Pull Up A Chair is a weekly newsletter containing all the things I’d like to be chatting about if we could hang out together in real life. If you’d like to access paid content, but can’t afford to, do ping me an email and I’ll happily give you free access.
🥤 Cold Brew coffee. The temperatures have finally risen here in Edinburgh, and I’m fully in iced-coffee mode. While I love a homemade take on the Starbucks brown sugar iced shaken espresso, I’ve recently got into making jugs full of cold brew. Without any special kit, I’ve been using coffee bags and following these instructions. A splash of milk, a touch of maple syrup, and they are *chef’s kiss* delicious.
📚 The Agency for Scandal by Laura Wood. It only took reading one of Laura Wood’s Young Adult romances, A Snowfall Of Silver, to put her firmly on the list of authors whose books I’ll always pre-order. Readalikes of Eva Ibbotson, her books are all historicals in various periods, and Wood has the gift of writing the swooniest - yet still appropriate for young teenagers - love stories to be published this century. This book combines the historical setting and ‘Robin Hood’ approach to justice of Cat Sebastian’s The Queer Principles of Kit Webb (note: not appropriate for young teens!) with the girl power vibes of Jennifer Mathieu’s Moxie. If you enjoy it, I’d also highly recommend Evie Dunmore’s A League of Extraordinary Women series (also not for young teens!) (Bookshop.org | Amazon - affiliate links)
🎧 Operation Mincemeat cast recording. I’ve been aware of the fantastic new West End musical Operation Mincemeat since its early runs at Riverside Studios and the Southwark Playhouse, because one of the writers whose Instagram I follow is best mates with one of its creators, but for a variety of logistical reasons which mostly come down to my living in Scotland, haven’t yet been able to go and see it. Although a couple of the tracks were released before the full album came out a couple of weeks ago, I waited until the whole thing was out to do a start-to-finish listen. It’s fantastic. If you’ve read Ben Macintyre’s book or seen the Colin Firth film you’ll probably be able to follow the story, and if this military intelligence caper from 1943 isn’t something you’ve heard about before, you have a treat ahead of you! As a bonus, it’s an excellent album to play while in the gym, as musical theatre recordings often are. (Spotify | Other players)
Have you ever had the kind of dream where you wake up and it feels so real that you have to try and figure out whether the thing actually happened?
When I was seven or eight, I had a dream one night that I had kicked my teacher and been given a yellow card (the first level of formal discipline for bad behaviour in my primary school). I was terrified in the morning and did not want to go to school, until (I think with my mum’s help) I rationalised that if that had happened I would definitely know about it!

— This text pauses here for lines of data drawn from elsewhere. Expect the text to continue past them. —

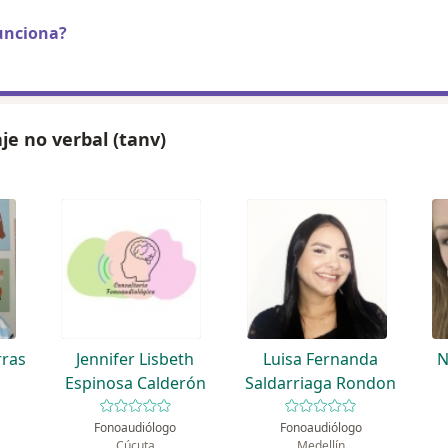
unciona?
je no verbal (tanv)
rras
Jennifer Lisbeth
Luisa Fernanda
N
Espinosa Calderón
Saldarriaga Rondon
Fonoaudiólogo
Fonoaudiólogo
Cúcuta
Medellín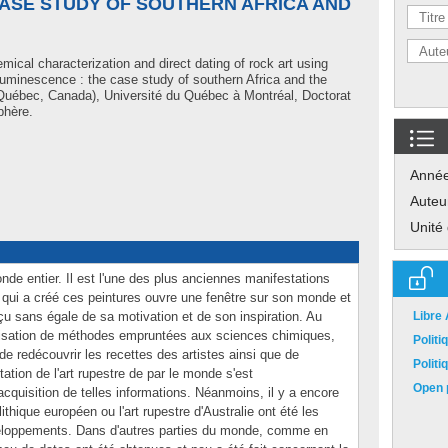
CASE STUDY OF SOUTHERN AFRICA AND
ical characterization and direct dating of rock art using
 luminescence : the case study of southern Africa and the
Québec, Canada), Université du Québec à Montréal, Doctorat
phère.
Anné
Auteu
Unité
onde entier. Il est l'une des plus anciennes manifestations
te qui a créé ces peintures ouvre une fenêtre sur son monde et
u sans égale de sa motivation et de son inspiration. Au
Libre
ilisation de méthodes empruntées aux sciences chimiques,
Polit
e redécouvrir les recettes des artistes ainsi que de
Polit
étation de l'art rupestre de par le monde s'est
Open p
acquisition de telles informations. Néanmoins, il y a encore
lithique européen ou l'art rupestre d'Australie ont été les
veloppements. Dans d'autres parties du monde, comme en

It speaks to what a nerd I was (…am) that that’s what I was having nightmares about.
As a teenager and student, and into my 20s, these anxious dreams tended to be about text messages and WhatsApps instead - my dream self would go into full wish-fulfilment mode and I’d wake up believing that the person I’d got emotionally invested in had texted me back. Until I checked the text thread on my phone.

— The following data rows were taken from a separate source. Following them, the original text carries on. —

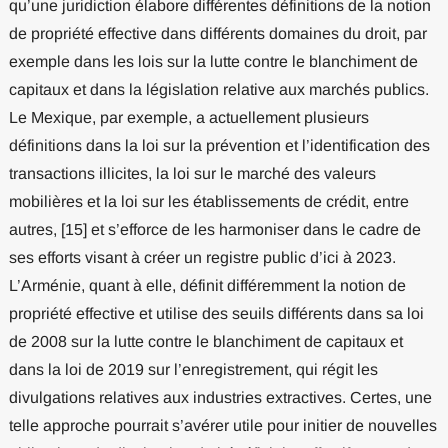
qu’une juridiction élabore différentes définitions de la notion
de propriété effective dans différents domaines du droit, par
exemple dans les lois sur la lutte contre le blanchiment de
capitaux et dans la législation relative aux marchés publics.
Le Mexique, par exemple, a actuellement plusieurs
définitions dans la loi sur la prévention et l’identification des
transactions illicites, la loi sur le marché des valeurs
mobilières et la loi sur les établissements de crédit, entre
autres, [15] et s’efforce de les harmoniser dans le cadre de
ses efforts visant à créer un registre public d’ici à 2023.
L’Arménie, quant à elle, définit différemment la notion de
propriété effective et utilise des seuils différents dans sa loi
de 2008 sur la lutte contre le blanchiment de capitaux et
dans la loi de 2019 sur l’enregistrement, qui régit les
divulgations relatives aux industries extractives. Certes, une
telle approche pourrait s’avérer utile pour initier de nouvelles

That’s why I was so interested to see a discussion on my Twitter feed recently about phones appearing in dreams. Apparently this isn’t something most people are experiencing?
The more I think about it, though, the more I think that what appears in our dreams is largely (though not entirely!) just a reflection of what we spend our time doing, thinking about, or trying not to think about.
Last night, I had what might be the closest thing I’ve ever had to the cliched ‘exam I haven’t studied for’ dream: I showed up at a German lesson 25 minutes late, because I had lost track of time talking to someone in a cafe, and then the teacher corrected my German when I apologised for my lateness.
The reason I was struggling to articulate (in German, while asleep)? That I’ve stopped wearing my Apple Watch, and can no longer set timers to help keep track of time quite so easily as I used to.
As a news junkie, it took putting in place some quite strict rules for myself about scrolling the news for me to stop dreaming of headlines on the Guardian app (paid up member of the tofu-eating wokerati here). In the same way, I realised over the past few months that being that connected and always-contactable probably wasn’t good for me. So I put my Apple Watch in a drawer, and bought a fun Kate Spade watch for £50 from TK Maxx. It took a few days to stop feeling a phantom ‘buzz’ on my wrist, which in itself reminded me why I had done it.
And the only downside, so far? I can’t set timers on my wrist to help stop time zooming past me. But I can use Siri to set them on my phone, and that’s almost as good. And I’ve gone from dreaming about receiving emails and reading messages to being late for lessons. Which has to be healthier, right?